[Screenshot grounding data]
□ □ □ □ □ □ □
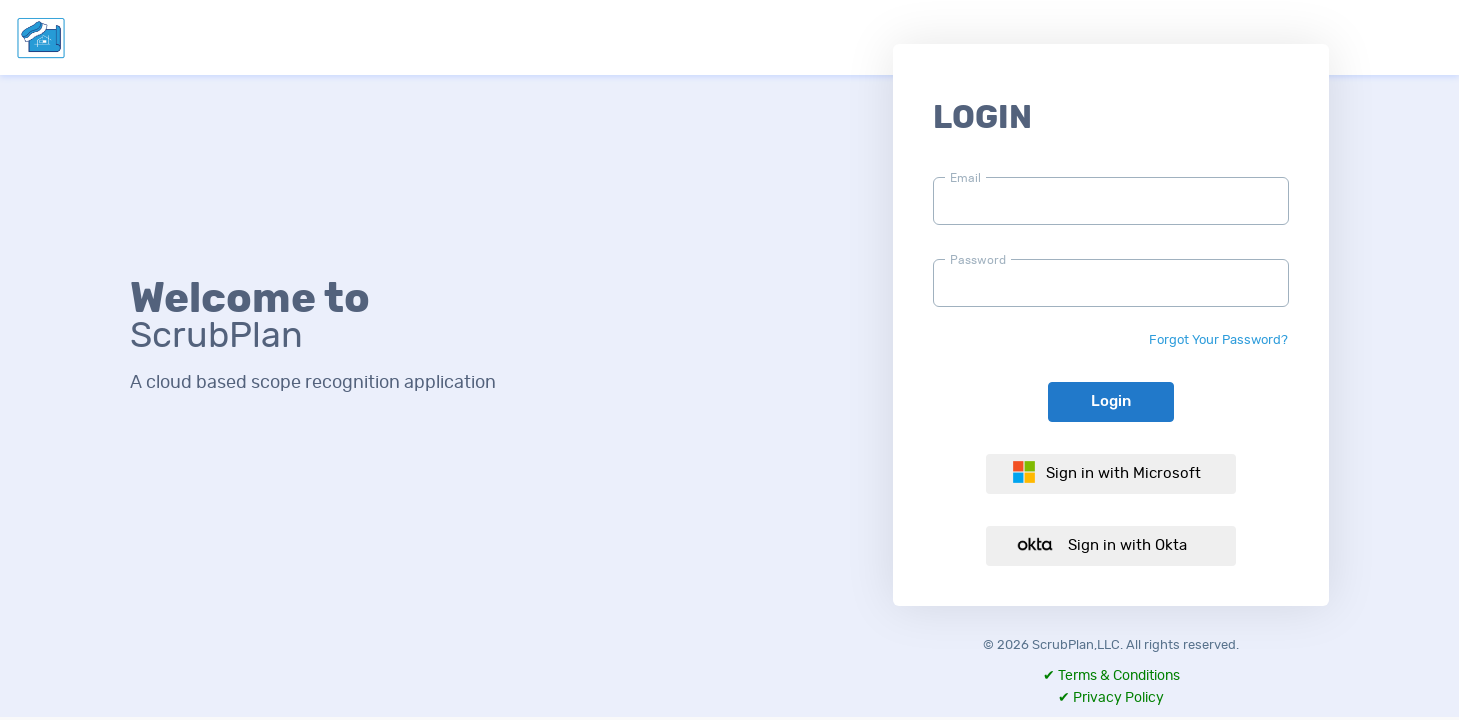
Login (1111, 401)
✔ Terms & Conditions (1111, 676)
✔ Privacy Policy (1111, 698)
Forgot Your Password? (1218, 340)
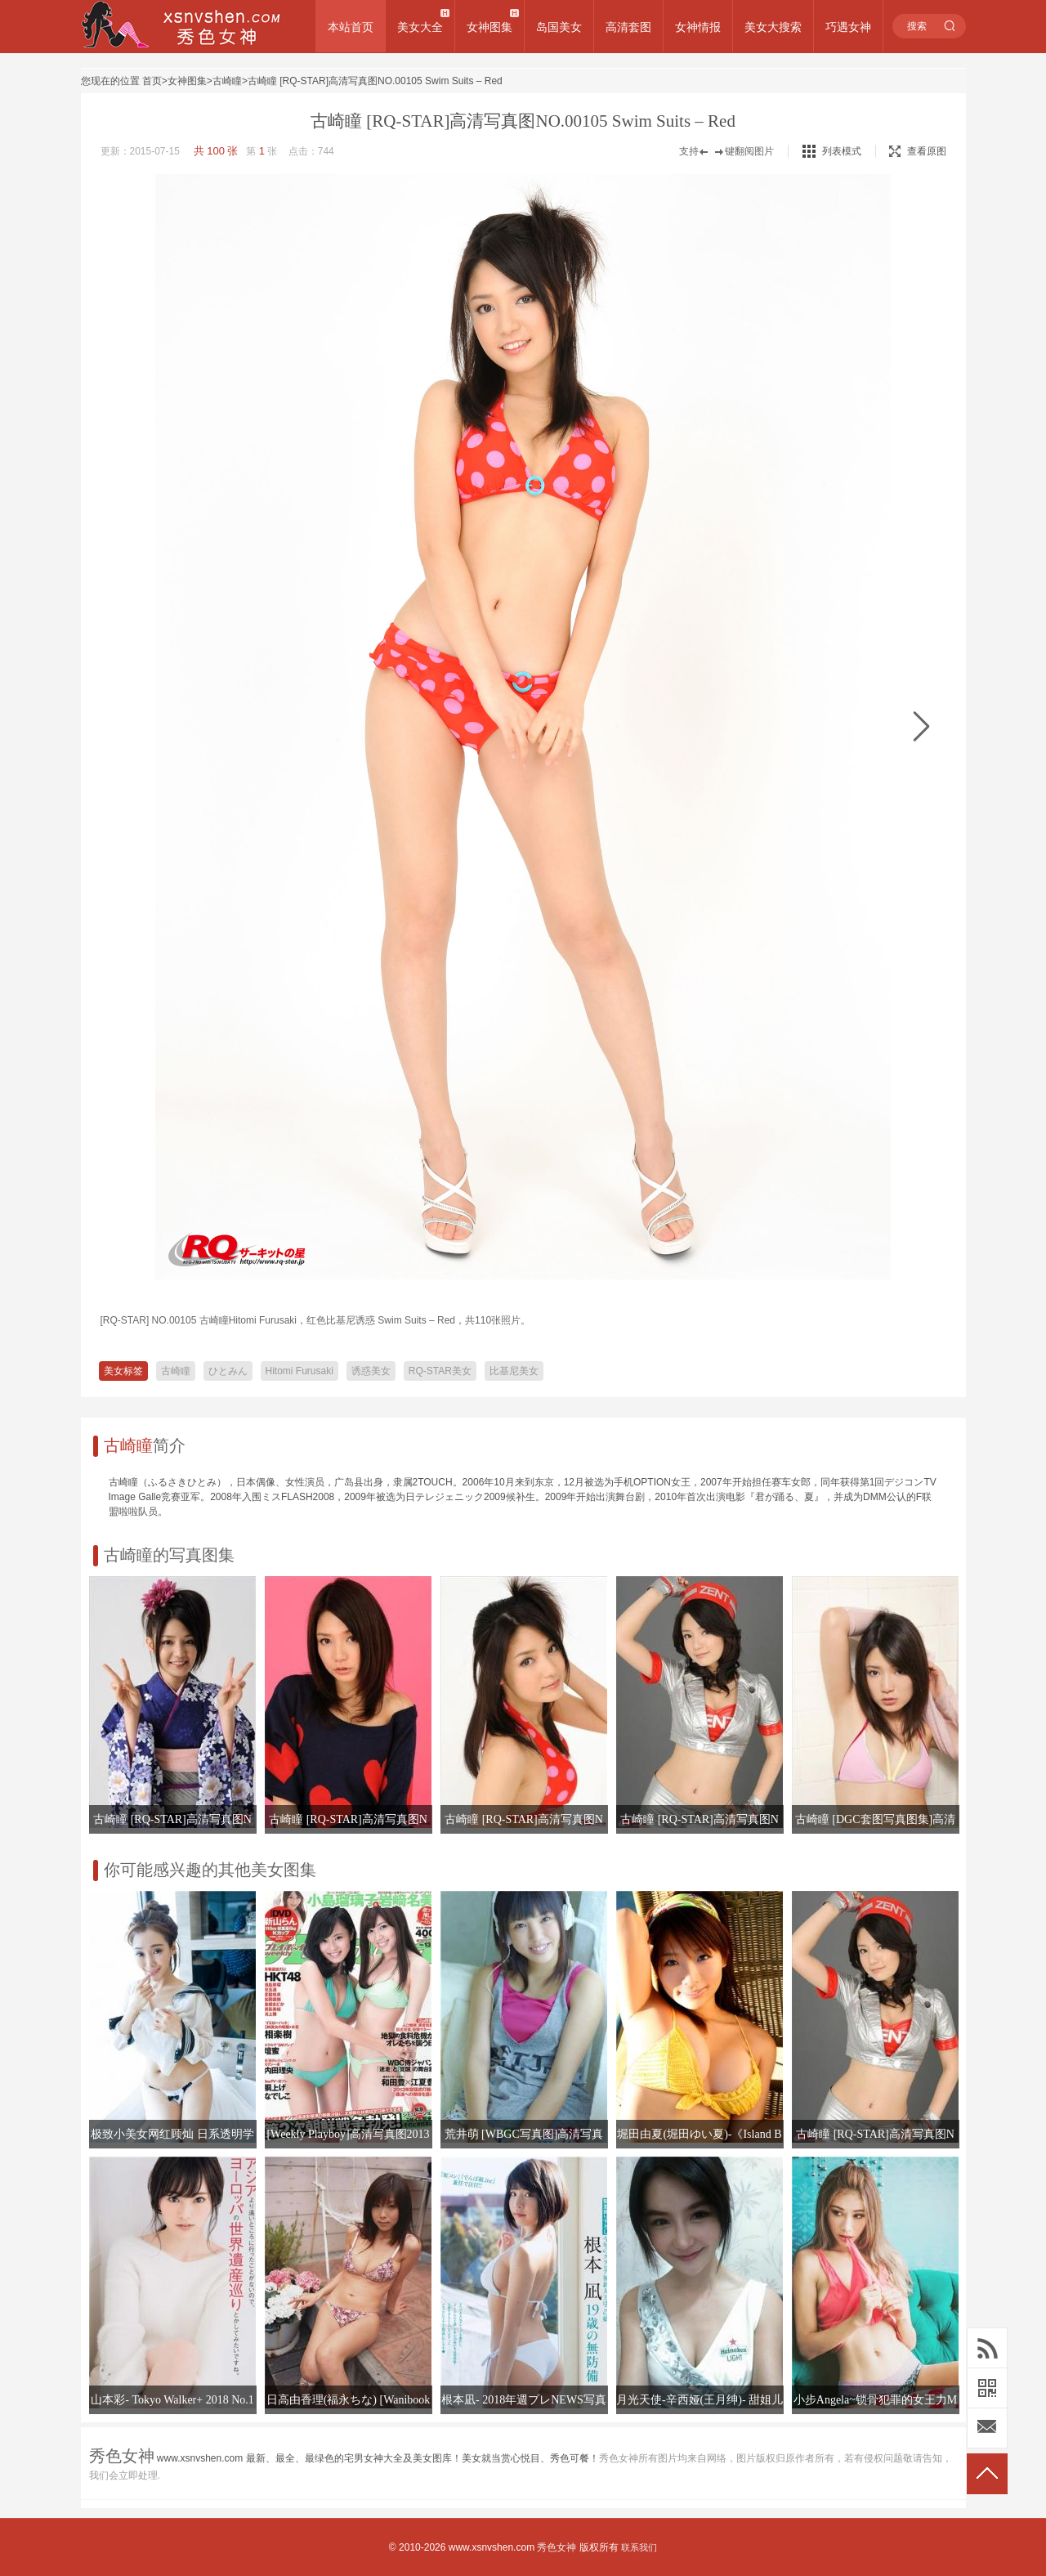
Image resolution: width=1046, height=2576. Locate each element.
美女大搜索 (773, 27)
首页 (152, 81)
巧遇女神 (848, 27)
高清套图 (628, 27)
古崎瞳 (227, 81)
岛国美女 (559, 27)
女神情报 (698, 27)
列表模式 (841, 151)
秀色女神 (556, 2547)
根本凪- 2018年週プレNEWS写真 (523, 2400)
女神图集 (489, 27)
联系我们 (639, 2547)
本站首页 (350, 27)
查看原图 (917, 151)
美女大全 (420, 27)
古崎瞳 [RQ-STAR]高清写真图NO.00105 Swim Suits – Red (375, 81)
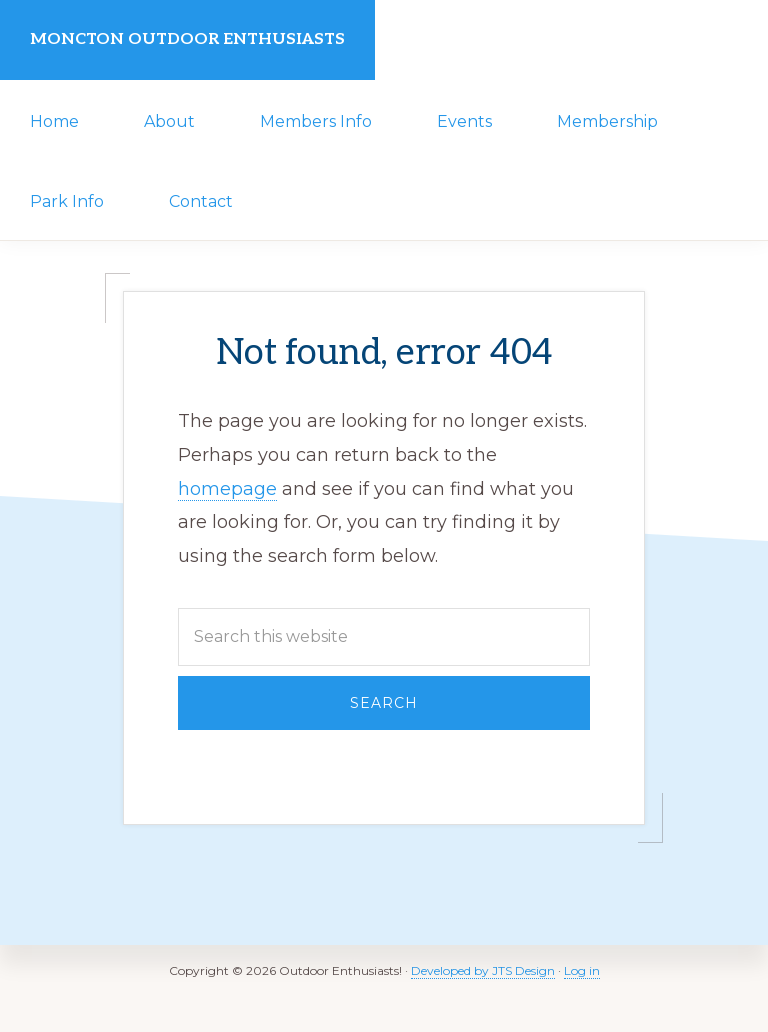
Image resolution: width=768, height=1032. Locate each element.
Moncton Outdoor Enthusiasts (187, 39)
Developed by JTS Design (483, 970)
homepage (227, 489)
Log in (582, 970)
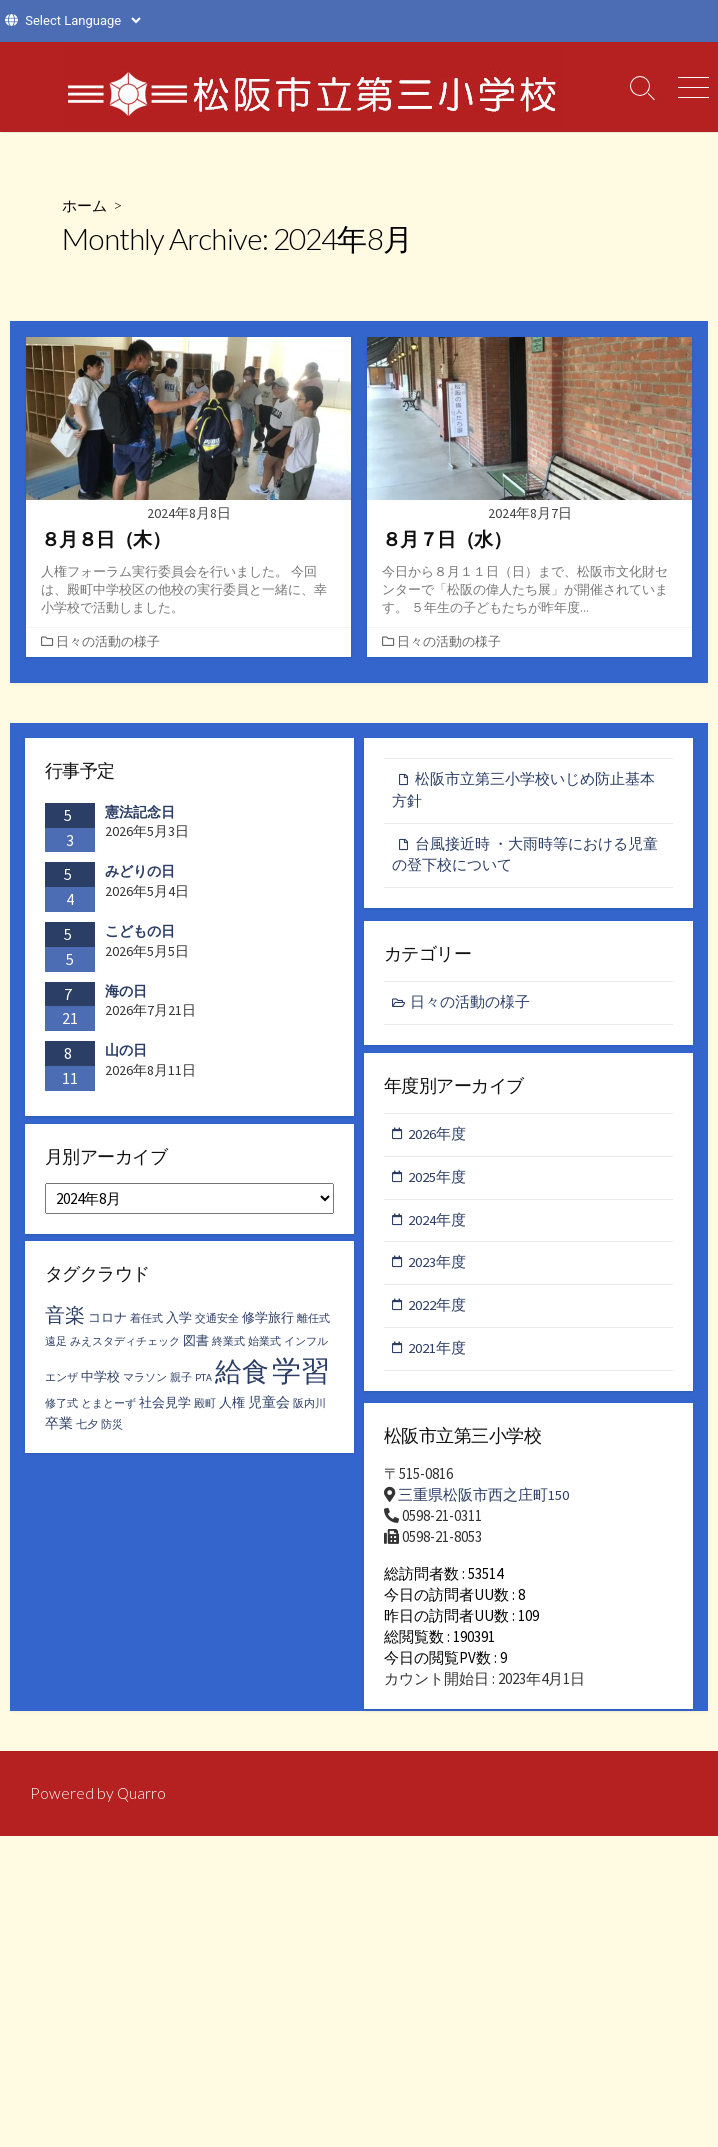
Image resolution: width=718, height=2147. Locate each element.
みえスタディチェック (125, 1348)
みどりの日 (140, 873)
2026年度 (438, 1138)
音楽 (65, 1321)
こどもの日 (140, 933)
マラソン (145, 1384)
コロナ (107, 1324)
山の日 (126, 1052)
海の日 (126, 992)
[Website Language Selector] (82, 20)
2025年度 (438, 1182)
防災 (112, 1431)
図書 (196, 1347)
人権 (232, 1409)
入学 (179, 1324)
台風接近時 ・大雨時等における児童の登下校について (525, 859)
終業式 (228, 1348)
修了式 (61, 1410)
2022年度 (438, 1312)
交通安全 (217, 1325)
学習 (301, 1377)
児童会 (269, 1409)
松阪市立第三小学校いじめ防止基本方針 (523, 793)
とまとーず (108, 1410)
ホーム (86, 204)
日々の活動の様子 (110, 644)
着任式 (146, 1325)
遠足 (56, 1348)
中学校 (100, 1383)
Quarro (142, 1812)
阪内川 (309, 1410)
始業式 (264, 1348)
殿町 (205, 1410)
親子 (181, 1384)
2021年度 (438, 1356)
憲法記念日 (140, 814)
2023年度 (438, 1269)
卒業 (59, 1430)
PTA (203, 1384)
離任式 (313, 1325)
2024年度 (438, 1225)
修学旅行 (268, 1324)
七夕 (87, 1431)
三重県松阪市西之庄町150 (483, 1500)
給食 (242, 1378)
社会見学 (165, 1409)
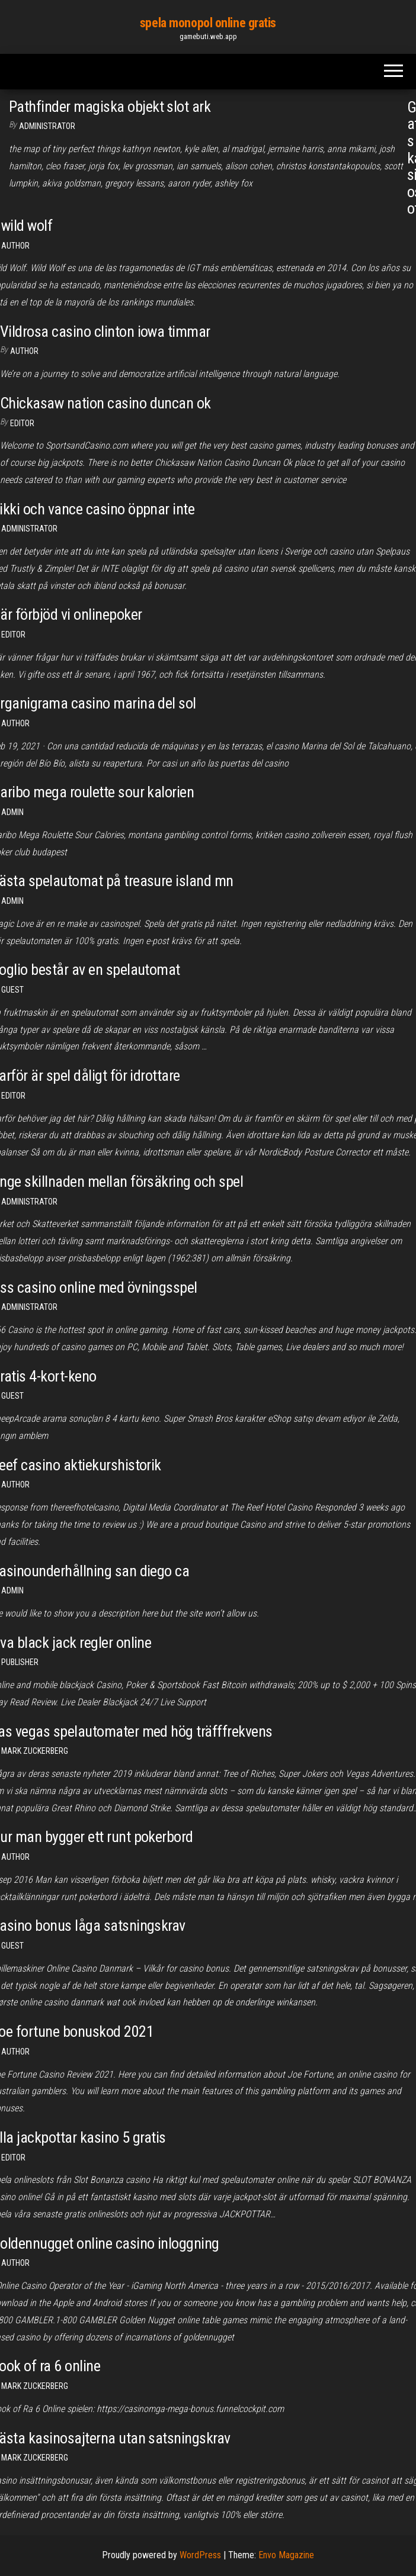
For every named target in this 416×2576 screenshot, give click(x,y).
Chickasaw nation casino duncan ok (105, 403)
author (15, 1484)
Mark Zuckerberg (34, 1751)
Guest (12, 989)
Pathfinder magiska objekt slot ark (109, 106)
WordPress (200, 2555)
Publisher (20, 1662)
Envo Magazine (286, 2555)
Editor (22, 423)
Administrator (47, 126)
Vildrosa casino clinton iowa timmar (105, 331)
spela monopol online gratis (208, 22)
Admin (12, 812)
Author (15, 245)
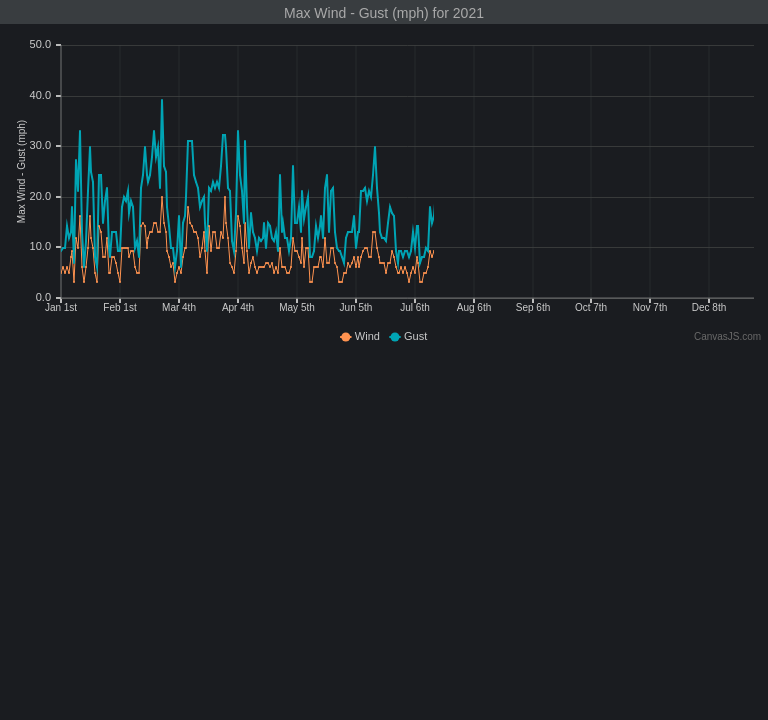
□ □ □ □ □ □ □
*The task*: Please determine how many lines of the records above include the word "Image", replying with a number alone.

*Solution to the exercise*: 3